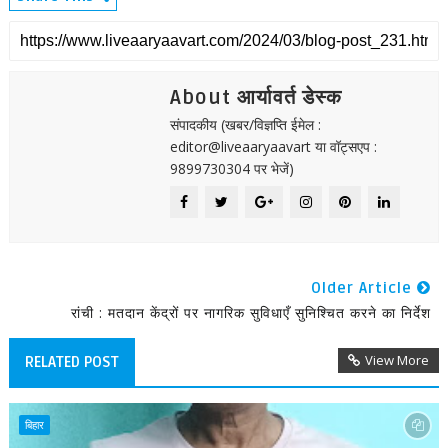
About आर्यावर्त डेस्क
संपादकीय (खबर/विज्ञप्ति ईमेल :
editor@liveaaryaavart या वॉट्सएप :
9899730304 पर भेजें)
Older Article
रांची : मतदान केंद्रों पर नागरिक सुविधाएँ सुनिश्चित करने का निर्देश
View More
RELATED POST
बिहार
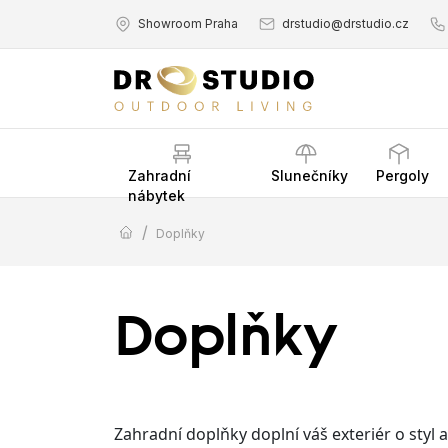
Showroom Praha
drstudio@drstudio.cz
Zahradní
Slunečníky
Pergoly
nábytek
/
Doplňky
Doplňky
Zahradní doplňky doplní váš exteriér o styl a 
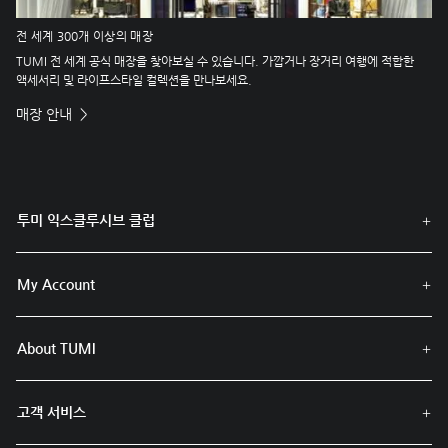
전 세계 300개 이상의 매장
TUMI 전 세계 공식 매장을 찾아보실 수 있습니다. 가깝거나 장거리 여행에 적합한
액세서리 및 라이프스타일 컬렉션을 만나보세요.
매장 안내
투미 익스클루시브 클럽
My Account
About TUMI
고객 서비스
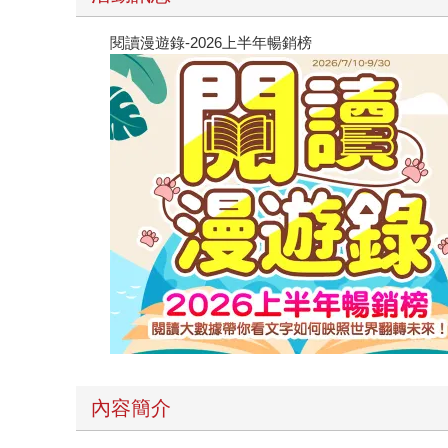
閱讀漫遊錄-2026上半年暢銷榜
內容簡介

Work item ->
Extract every line from the records above that contains the word "Zahradní".

Written solution ->
Zahradní
Zahradní doplňky doplní váš exteriér o styl a 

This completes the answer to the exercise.